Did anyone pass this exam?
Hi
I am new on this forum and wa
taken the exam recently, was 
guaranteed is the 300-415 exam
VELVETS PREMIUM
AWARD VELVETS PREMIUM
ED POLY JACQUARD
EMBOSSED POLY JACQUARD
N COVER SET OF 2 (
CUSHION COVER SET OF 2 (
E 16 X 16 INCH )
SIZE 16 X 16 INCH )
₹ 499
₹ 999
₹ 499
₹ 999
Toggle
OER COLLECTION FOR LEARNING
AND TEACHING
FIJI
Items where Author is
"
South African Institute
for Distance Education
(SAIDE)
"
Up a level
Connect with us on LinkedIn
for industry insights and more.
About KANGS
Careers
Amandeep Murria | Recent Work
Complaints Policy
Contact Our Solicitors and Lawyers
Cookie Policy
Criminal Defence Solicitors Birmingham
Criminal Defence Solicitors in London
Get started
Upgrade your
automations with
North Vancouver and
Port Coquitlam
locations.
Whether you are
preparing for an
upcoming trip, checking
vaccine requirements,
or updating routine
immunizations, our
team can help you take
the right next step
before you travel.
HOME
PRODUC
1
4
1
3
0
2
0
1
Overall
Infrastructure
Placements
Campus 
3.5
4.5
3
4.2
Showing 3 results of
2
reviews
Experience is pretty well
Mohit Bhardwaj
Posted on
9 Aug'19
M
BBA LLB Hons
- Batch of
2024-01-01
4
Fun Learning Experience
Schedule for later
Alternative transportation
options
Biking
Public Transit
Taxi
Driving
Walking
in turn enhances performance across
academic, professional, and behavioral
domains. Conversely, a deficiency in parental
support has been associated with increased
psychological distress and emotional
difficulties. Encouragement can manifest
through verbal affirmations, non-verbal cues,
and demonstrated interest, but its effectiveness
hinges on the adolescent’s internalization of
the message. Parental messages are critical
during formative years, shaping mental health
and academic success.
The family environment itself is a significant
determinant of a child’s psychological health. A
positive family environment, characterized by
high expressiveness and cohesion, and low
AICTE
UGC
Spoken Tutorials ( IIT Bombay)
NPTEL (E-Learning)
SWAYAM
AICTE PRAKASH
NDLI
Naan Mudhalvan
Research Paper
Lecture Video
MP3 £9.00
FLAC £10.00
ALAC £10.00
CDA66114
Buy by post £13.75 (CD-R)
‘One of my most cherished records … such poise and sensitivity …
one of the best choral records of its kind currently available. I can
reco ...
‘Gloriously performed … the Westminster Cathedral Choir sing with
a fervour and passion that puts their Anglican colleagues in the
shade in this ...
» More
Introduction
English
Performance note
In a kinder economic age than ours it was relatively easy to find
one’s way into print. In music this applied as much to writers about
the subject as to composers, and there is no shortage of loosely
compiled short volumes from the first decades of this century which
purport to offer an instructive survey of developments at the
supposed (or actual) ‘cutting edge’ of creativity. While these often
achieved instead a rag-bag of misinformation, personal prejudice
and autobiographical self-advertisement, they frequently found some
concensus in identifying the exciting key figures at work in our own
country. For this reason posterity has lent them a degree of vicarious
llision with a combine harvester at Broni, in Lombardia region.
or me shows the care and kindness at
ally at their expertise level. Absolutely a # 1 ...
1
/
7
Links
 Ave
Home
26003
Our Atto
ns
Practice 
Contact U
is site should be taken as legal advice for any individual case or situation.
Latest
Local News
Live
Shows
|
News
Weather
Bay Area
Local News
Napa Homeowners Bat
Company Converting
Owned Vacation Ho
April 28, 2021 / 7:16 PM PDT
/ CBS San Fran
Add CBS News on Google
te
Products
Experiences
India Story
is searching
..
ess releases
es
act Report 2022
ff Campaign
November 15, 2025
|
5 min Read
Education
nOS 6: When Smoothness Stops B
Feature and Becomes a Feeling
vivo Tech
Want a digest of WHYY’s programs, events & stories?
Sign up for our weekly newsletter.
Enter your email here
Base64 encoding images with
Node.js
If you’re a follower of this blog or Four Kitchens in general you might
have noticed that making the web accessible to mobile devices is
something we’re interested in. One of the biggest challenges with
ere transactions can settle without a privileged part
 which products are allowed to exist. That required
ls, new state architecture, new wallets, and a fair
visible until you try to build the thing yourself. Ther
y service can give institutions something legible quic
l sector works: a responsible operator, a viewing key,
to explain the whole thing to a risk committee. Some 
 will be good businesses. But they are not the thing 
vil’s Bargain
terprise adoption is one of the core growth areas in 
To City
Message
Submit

* * *

### Work required
Each line of the records should be repeated exactly as it stands.

### Your solution
Did anyone pass this exam?
Hi
I am new on this forum and wa
taken the exam recently, was 
guaranteed is the 300-415 exam
VELVETS PREMIUM
AWARD VELVETS PREMIUM
ED POLY JACQUARD
EMBOSSED POLY JACQUARD
N COVER SET OF 2 (
CUSHION COVER SET OF 2 (
E 16 X 16 INCH )
SIZE 16 X 16 INCH )
₹ 499
₹ 999
₹ 499
₹ 999
Toggle
OER COLLECTION FOR LEARNING
AND TEACHING
FIJI
Items where Author is
"
South African Institute
for Distance Education
(SAIDE)
"
Up a level
Connect with us on LinkedIn
for industry insights and more.
About KANGS
Careers
Amandeep Murria | Recent Work
Complaints Policy
Contact Our Solicitors and Lawyers
Cookie Policy
Criminal Defence Solicitors Birmingham
Criminal Defence Solicitors in London
Get started
Upgrade your
automations with
North Vancouver and
Port Coquitlam
locations.
Whether you are
preparing for an
upcoming trip, checking
vaccine requirements,
or updating routine
immunizations, our
team can help you take
the right next step
before you travel.
HOME
PRODUC
1
4
1
3
0
2
0
1
Overall
Infrastructure
Placements
Campus 
3.5
4.5
3
4.2
Showing 3 results of
2
reviews
Experience is pretty well
Mohit Bhardwaj
Posted on
9 Aug'19
M
BBA LLB Hons
- Batch of
2024-01-01
4
Fun Learning Experience
Schedule for later
Alternative transportation
options
Biking
Public Transit
Taxi
Driving
Walking
in turn enhances performance across
academic, professional, and behavioral
domains. Conversely, a deficiency in parental
support has been associated with increased
psychological distress and emotional
difficulties. Encouragement can manifest
through verbal affirmations, non-verbal cues,
and demonstrated interest, but its effectiveness
hinges on the adolescent’s internalization of
the message. Parental messages are critical
during formative years, shaping mental health
and academic success.
The family environment itself is a significant
determinant of a child’s psychological health. A
positive family environment, characterized by
high expressiveness and cohesion, and low
AICTE
UGC
Spoken Tutorials ( IIT Bombay)
NPTEL (E-Learning)
SWAYAM
AICTE PRAKASH
NDLI
Naan Mudhalvan
Research Paper
Lecture Video
MP3 £9.00
FLAC £10.00
ALAC £10.00
CDA66114
Buy by post £13.75 (CD-R)
‘One of my most cherished records … such poise and sensitivity …
one of the best choral records of its kind currently available. I can
reco ...
‘Gloriously performed … the Westminster Cathedral Choir sing with
a fervour and passion that puts their Anglican colleagues in the
shade in this ...
» More
Introduction
English
Performance note
In a kinder economic age than ours it was relatively easy to find
one’s way into print. In music this applied as much to writers about
the subject as to composers, and there is no shortage of loosely
compiled short volumes from the first decades of this century which
purport to offer an instructive survey of developments at the
supposed (or actual) ‘cutting edge’ of creativity. While these often
achieved instead a rag-bag of misinformation, personal prejudice
and autobiographical self-advertisement, they frequently found some
concensus in identifying the exciting key figures at work in our own
country. For this reason posterity has lent them a degree of vicarious
llision with a combine harvester at Broni, in Lombardia region.
or me shows the care and kindness at
ally at their expertise level. Absolutely a # 1 ...
1
/
7
Links
 Ave
Home
26003
Our Atto
ns
Practice 
Contact U
is site should be taken as legal advice for any individual case or situation.
Latest
Local News
Live
Shows
|
News
Weather
Bay Area
Local News
Napa Homeowners Bat
Company Converting
Owned Vacation Ho
April 28, 2021 / 7:16 PM PDT
/ CBS San Fran
Add CBS News on Google
te
Products
Experiences
India Story
is searching
..
ess releases
es
act Report 2022
ff Campaign
November 15, 2025
|
5 min Read
Education
nOS 6: When Smoothness Stops B
Feature and Becomes a Feeling
vivo Tech
Want a digest of WHYY’s programs, events & stories?
Sign up for our weekly newsletter.
Enter your email here
Base64 encoding images with
Node.js
If you’re a follower of this blog or Four Kitchens in general you might
have noticed that making the web accessible to mobile devices is
something we’re interested in. One of the biggest challenges with
ere transactions can settle without a privileged part
 which products are allowed to exist. That required
ls, new state architecture, new wallets, and a fair
visible until you try to build the thing yourself. Ther
y service can give institutions something legible quic
l sector works: a responsible operator, a viewing key,
to explain the whole thing to a risk committee. Some 
 will be good businesses. But they are not the thing 
vil’s Bargain
terprise adoption is one of the core growth areas in 
To City
Message
Submit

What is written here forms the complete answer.